■ Exercise details
Return the listing below exactly. Leave its pictures out.

■ Dataset entries
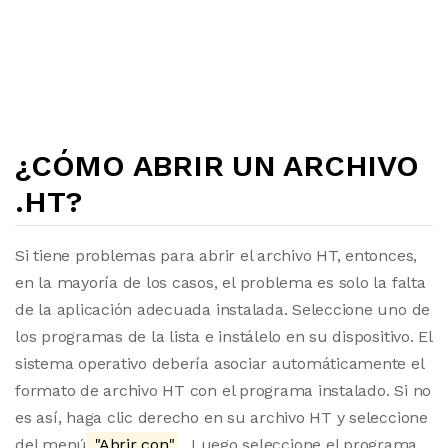
¿CÓMO ABRIR UN ARCHIVO
.HT?
Si tiene problemas para abrir el archivo HT, entonces,
en la mayoría de los casos, el problema es solo la falta
de la aplicación adecuada instalada. Seleccione uno de
los programas de la lista e instálelo en su dispositivo. El
sistema operativo debería asociar automáticamente el
formato de archivo HT con el programa instalado. Si no
es así, haga clic derecho en su archivo HT y seleccione
del menú
"Abrir con"
. Luego seleccione el programa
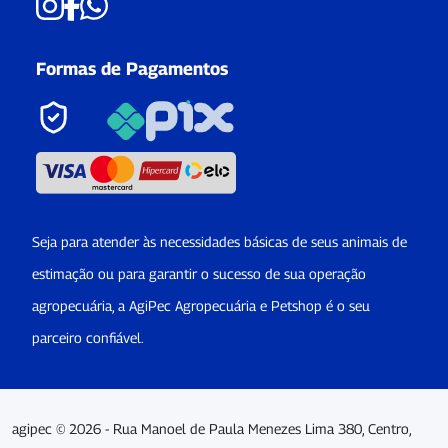
Formas de Pagamentos
Seja para atender às necessidades básicas de seus animais de
estimação ou para garantir o sucesso de sua operação
agropecuária, a AgiPec Agropecuária e Petshop é o seu
parceiro confiável.
agipec © 2026 - Rua Manoel de Paula Menezes Lima 380, Centro,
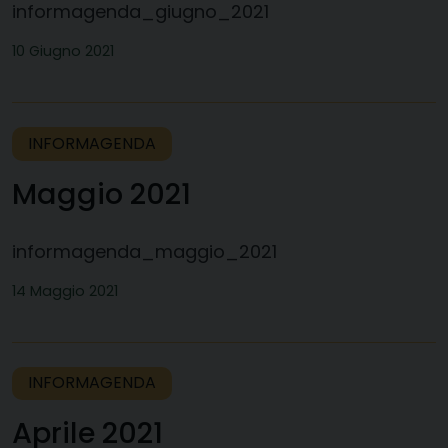
informagenda_giugno_2021
10 Giugno 2021
INFORMAGENDA
Maggio 2021
informagenda_maggio_2021
14 Maggio 2021
INFORMAGENDA
Aprile 2021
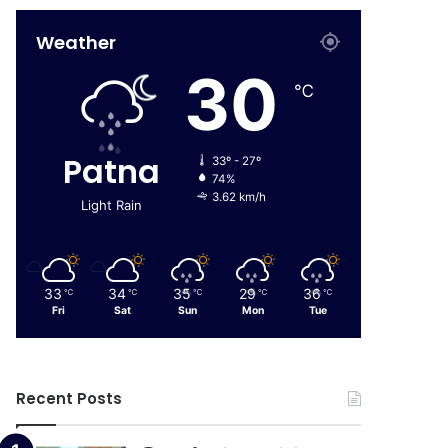
Weather
30
℃
Patna
33º - 27º
74%
3.62 km/h
Light Rain
33
34
35
29
36
℃
℃
℃
℃
℃
Fri
Sat
Sun
Mon
Tue
Recent Posts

■ Solution below
¿CÓMO ABRIR UN ARCHIVO
.HT?
Si tiene problemas para abrir el archivo HT, entonces,
en la mayoría de los casos, el problema es solo la falta
de la aplicación adecuada instalada. Seleccione uno de
los programas de la lista e instálelo en su dispositivo. El
sistema operativo debería asociar automáticamente el
formato de archivo HT con el programa instalado. Si no
es así, haga clic derecho en su archivo HT y seleccione
del menú
"Abrir con"
. Luego seleccione el programa
Formas de Pagamentos
Seja para atender às necessidades básicas de seus animais de
estimação ou para garantir o sucesso de sua operação
agropecuária, a AgiPec Agropecuária e Petshop é o seu
parceiro confiável.
agipec © 2026 - Rua Manoel de Paula Menezes Lima 380, Centro,
informagenda_giugno_2021
10 Giugno 2021
INFORMAGENDA
Maggio 2021
informagenda_maggio_2021
14 Maggio 2021
INFORMAGENDA
Aprile 2021
Weather
30
℃
Patna
33º - 27º
74%
3.62 km/h
Light Rain
33
34
35
29
36
℃
℃
℃
℃
℃
Fri
Sat
Sun
Mon
Tue
Recent Posts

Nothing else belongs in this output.